Open tambetm opened 5 years ago

tambetm commented 5 years ago

When averaging SQ over classes, even those classes are taken into account where TP=0, i.e. which were not even recognized correctly. For those classes SQ=0, so they reduce average SQ considerably. At least for me this breaks the intuition of SQ being a metric that measures how well the segmentation matches ground truth.
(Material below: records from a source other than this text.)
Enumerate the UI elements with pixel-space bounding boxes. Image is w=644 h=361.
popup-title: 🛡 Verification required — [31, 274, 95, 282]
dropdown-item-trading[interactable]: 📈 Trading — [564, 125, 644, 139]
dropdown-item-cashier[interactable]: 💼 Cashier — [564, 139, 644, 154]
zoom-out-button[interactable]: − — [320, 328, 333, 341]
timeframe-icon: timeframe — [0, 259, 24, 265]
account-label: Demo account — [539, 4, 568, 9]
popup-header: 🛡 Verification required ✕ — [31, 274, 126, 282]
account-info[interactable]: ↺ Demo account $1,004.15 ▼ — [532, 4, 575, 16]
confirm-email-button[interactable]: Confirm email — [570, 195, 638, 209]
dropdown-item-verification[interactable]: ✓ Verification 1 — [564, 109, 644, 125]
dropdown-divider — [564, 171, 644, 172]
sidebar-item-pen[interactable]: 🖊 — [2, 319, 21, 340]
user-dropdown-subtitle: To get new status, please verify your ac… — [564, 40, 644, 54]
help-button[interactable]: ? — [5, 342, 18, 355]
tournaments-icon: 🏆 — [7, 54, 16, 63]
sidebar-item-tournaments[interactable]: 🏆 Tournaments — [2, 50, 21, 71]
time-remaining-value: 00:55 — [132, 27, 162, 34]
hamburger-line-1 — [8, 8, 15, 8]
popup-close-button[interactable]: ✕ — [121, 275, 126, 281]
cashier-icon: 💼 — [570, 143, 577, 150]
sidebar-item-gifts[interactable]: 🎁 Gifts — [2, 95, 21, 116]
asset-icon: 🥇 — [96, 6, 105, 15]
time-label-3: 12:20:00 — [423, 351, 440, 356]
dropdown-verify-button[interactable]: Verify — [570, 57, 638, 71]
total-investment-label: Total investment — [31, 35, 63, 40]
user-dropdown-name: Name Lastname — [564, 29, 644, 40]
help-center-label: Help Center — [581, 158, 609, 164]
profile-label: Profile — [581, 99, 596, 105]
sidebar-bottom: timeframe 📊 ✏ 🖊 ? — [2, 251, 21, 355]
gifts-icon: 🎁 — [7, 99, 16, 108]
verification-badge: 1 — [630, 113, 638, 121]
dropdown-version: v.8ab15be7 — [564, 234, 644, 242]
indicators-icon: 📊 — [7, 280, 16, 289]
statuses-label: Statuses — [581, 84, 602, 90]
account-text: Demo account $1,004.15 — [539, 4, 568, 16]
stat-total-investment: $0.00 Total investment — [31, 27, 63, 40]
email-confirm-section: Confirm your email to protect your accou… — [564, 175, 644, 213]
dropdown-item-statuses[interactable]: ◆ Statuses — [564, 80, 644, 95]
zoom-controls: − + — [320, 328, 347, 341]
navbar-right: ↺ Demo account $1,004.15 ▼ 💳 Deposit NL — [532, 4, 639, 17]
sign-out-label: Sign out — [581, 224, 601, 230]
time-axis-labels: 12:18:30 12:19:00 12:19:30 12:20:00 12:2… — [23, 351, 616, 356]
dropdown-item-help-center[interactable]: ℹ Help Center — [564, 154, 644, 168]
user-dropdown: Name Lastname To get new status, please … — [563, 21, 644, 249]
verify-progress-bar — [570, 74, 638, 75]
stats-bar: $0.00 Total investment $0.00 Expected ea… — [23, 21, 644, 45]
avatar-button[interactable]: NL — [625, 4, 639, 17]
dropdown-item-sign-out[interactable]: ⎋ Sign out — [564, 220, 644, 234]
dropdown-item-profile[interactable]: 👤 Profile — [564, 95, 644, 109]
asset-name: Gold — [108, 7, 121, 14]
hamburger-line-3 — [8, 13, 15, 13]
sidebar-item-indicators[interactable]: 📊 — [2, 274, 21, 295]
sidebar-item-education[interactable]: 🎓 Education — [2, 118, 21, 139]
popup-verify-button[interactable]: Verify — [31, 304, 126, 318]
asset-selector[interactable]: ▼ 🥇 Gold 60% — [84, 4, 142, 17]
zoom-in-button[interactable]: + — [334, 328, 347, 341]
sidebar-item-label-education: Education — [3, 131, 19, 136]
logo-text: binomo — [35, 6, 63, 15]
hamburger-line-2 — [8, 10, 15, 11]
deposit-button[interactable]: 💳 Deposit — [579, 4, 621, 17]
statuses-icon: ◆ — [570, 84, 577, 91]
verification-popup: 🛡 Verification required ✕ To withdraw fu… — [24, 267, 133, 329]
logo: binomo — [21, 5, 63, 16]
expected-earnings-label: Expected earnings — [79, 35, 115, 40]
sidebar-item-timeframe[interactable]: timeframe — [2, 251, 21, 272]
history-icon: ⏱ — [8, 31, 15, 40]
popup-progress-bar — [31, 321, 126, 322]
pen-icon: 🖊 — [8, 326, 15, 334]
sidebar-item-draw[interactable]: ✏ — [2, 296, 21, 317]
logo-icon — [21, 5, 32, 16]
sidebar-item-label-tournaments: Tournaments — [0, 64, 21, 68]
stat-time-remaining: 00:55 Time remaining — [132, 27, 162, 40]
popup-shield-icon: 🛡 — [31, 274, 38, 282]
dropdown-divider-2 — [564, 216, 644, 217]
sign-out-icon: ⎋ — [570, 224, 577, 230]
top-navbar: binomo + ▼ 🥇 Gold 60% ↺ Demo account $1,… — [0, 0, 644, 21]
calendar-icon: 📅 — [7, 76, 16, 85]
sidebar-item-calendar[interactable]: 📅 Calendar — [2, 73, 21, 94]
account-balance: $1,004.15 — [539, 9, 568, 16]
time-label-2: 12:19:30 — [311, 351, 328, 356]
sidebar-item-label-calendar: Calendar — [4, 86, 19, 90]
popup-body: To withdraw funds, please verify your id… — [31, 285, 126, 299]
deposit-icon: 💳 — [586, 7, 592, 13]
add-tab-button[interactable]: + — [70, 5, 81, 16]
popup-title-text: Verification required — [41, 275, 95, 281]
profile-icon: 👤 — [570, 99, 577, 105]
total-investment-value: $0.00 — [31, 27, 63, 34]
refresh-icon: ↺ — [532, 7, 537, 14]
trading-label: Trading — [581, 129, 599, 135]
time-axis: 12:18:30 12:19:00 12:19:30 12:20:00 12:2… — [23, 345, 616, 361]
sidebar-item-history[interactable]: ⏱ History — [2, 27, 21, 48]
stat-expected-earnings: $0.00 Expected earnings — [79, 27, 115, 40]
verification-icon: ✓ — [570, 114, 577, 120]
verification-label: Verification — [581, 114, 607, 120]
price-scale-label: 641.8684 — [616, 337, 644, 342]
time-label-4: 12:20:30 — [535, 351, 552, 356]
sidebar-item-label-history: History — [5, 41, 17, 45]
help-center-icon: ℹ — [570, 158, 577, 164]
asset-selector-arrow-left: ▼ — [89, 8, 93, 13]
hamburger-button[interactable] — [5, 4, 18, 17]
Consider this example:

class IOU TP FP FN PQ SQ RQ
class 1 0.88 1 0 1 0.59 0.88 0.67
class 2 0.69 1 0 0 0.69 0.69 1
class 3 0.63 1 0 0 0.63 0.63 1
class 4 0 0 1 1 0 0 0
class 5 0 0 1 0 0 0 0
average 0.38 0.44 0.53

Even though per-class segmentation results were decent for first three classes, when averaged over all classes 0.44 seems unfair. Following the SQ calculation algorithm one could wonder how SQ can ever be smaller than 0.5. Simple solution would be to count only non-zero SQ results when averaging, i.e. in this case the average SQ would be 0.73.

At first I thought that this would break the nice PQ=SQ*RQ formula. But then I realized that averaging breaks it anyway. I understand that this brings up the question how to average PQ as well and it would be nice if the rules would be consistent. That's why I'm posting this as an issue to discuss rather than pull request.